WRITTEN BY VALERIE EASTON
ILLUSTRATED BY PAUL SCHMID
Withey and Price offer 10 indispensables that both excite and endure
BICOASTAL GARDEN designers Glenn Withey and Charles Price took a minute from their job as curators at the E.B. Dunn Historic Garden to handily come up with a list of their 10 indispensable plants. Whether they're breeding hellebores or collaborating with Margaret Roach, editor-in-chief of Martha Stewart Living, on Roach's garden in upstate New York, these two are thinking and talking plants.
Since both men grew up in the Seattle area, and they tend to stay involved with their clients' gardens over many years, they know which plants perform best over time in our climate. As self-described "visual junkies," they're devoted to a garden's more sensual aspects of color, movement, texture and fragrance, ensuring there's nothing boring about their preferred plants.
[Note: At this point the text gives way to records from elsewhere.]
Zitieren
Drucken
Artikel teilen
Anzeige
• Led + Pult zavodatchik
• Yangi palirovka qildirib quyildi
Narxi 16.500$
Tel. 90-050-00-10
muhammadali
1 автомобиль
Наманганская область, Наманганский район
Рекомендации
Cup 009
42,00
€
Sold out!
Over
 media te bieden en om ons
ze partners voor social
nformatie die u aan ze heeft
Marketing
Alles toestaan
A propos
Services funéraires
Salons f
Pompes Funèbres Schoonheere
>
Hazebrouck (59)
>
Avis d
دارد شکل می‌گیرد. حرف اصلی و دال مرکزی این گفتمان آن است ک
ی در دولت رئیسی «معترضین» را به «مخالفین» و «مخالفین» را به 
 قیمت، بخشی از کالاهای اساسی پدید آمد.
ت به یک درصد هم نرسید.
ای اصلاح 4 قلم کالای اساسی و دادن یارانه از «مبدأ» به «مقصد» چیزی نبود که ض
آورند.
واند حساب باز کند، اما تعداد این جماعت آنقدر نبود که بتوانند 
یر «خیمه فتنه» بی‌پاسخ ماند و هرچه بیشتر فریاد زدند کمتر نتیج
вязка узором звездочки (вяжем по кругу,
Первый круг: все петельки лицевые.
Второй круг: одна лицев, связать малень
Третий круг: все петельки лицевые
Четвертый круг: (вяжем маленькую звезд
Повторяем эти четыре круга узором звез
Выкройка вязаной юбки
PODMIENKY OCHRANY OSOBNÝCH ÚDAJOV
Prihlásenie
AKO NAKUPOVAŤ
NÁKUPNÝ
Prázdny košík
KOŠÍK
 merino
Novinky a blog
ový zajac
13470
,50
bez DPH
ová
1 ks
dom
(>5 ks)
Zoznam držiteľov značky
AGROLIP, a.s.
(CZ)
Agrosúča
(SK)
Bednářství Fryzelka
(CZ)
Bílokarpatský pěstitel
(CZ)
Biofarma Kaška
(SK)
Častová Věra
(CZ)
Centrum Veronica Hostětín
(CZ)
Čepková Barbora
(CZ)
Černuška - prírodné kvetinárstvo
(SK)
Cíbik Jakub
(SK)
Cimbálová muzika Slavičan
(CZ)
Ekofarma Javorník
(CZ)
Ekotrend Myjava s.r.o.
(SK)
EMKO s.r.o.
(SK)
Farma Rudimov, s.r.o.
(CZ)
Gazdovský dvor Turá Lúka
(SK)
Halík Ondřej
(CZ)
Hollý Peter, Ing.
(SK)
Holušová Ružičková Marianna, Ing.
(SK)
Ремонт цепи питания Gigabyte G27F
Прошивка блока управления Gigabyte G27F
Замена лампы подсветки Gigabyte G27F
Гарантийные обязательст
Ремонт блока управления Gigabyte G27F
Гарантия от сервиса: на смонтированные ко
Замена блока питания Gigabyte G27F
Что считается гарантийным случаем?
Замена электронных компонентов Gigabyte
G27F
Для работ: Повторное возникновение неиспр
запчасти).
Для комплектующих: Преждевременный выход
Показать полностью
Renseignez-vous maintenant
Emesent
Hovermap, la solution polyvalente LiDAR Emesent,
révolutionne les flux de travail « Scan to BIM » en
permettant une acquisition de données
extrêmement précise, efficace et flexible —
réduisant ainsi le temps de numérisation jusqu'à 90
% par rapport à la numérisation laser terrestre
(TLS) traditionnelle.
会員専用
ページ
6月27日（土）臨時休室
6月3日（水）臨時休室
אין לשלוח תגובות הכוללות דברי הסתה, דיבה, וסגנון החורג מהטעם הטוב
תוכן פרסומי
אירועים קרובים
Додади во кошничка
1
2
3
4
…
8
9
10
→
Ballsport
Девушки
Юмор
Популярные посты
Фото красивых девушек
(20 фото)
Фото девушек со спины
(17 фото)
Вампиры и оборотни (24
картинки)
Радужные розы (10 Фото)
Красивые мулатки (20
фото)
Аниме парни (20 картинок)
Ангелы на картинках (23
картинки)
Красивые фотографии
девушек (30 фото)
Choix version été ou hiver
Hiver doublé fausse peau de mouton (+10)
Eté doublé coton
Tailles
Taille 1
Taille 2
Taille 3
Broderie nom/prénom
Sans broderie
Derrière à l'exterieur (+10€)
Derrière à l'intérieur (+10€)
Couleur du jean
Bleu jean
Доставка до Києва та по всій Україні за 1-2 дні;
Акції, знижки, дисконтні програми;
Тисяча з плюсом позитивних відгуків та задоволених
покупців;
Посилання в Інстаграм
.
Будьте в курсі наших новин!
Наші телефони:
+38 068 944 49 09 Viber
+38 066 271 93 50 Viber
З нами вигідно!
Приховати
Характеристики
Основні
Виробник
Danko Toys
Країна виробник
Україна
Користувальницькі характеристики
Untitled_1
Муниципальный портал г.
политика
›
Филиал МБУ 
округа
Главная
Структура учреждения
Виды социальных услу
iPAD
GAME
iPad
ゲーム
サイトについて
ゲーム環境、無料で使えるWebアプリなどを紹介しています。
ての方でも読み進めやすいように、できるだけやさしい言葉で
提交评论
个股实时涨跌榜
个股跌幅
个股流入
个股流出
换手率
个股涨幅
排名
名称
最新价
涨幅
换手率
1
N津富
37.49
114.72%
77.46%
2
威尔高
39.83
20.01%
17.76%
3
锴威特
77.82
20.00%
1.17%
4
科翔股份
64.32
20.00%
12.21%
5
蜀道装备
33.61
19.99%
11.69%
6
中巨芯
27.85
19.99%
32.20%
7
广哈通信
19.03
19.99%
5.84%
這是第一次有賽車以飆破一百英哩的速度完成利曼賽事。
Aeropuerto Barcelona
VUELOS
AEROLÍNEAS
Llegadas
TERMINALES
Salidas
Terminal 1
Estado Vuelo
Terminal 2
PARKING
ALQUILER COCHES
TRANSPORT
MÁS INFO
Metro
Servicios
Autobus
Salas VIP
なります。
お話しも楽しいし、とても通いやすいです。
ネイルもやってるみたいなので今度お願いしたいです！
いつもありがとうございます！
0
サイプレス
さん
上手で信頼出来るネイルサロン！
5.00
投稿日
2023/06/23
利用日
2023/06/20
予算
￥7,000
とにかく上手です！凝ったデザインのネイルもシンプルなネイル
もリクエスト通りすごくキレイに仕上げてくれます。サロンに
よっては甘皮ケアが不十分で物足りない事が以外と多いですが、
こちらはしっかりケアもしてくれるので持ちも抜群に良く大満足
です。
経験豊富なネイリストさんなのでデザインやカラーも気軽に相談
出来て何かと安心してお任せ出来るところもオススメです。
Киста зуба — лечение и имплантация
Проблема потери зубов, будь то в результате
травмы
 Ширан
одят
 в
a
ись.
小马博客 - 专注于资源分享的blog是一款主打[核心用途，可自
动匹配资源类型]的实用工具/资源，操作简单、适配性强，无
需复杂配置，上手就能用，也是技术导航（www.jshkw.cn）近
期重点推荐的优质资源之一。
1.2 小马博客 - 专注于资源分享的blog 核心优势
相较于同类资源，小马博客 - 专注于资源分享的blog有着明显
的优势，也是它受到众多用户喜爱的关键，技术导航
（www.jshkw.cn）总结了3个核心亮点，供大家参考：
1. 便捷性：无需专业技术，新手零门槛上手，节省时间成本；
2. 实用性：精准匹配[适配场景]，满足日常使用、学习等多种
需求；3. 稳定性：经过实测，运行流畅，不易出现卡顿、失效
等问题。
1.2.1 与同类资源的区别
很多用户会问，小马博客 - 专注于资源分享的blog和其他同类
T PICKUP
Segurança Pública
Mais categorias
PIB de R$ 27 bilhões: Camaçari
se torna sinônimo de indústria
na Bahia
The first selection highlights their appreciation for seasonal change and their loathing of a static garden. Hamamelis 'Primavera' is a favorite witch hazel for its cheery, bright-yellow flowers and sweet scent in the winter landscape. They use witch hazels as small tree substitutes in urban gardens, making sure to plant them so they're backlit by low beams of winter sunlight.
The second winter-bloomer on the list has glossy evergreen foliage. The shell-pink Camellia sasanqua 'Apple Blossom' is a vigorous, upright grower with large, showy flowers. Sasanquas do well in sun or shade, and the flowers on 'Apple Blossom' fall cleanly off the plant.
'All Gold' is a newer selection of the flowing yellow grass Hakonechloa macra, which does such a fine job of lighting up shady areas. It also thrives in sun when planted in heavier soil and watered regularly. "It's always well-behaved with no bug or disease problems," adds Withey, who advises planting this grass in drifts, rather than one at a time. Blue-leafed hostas are wonderfully contrasting companion plants.
Black mondo grass, Ophiopogon planiscapus 'Nigrescens' is a workhorse planted in nearly every garden they make. Black, narrow, strappy leaves contrast well with arums, snowdrops and Cyclamen coum. The black mondo doesn't mind summer shade and it's very dog proof (well, it survives most dogs) . . .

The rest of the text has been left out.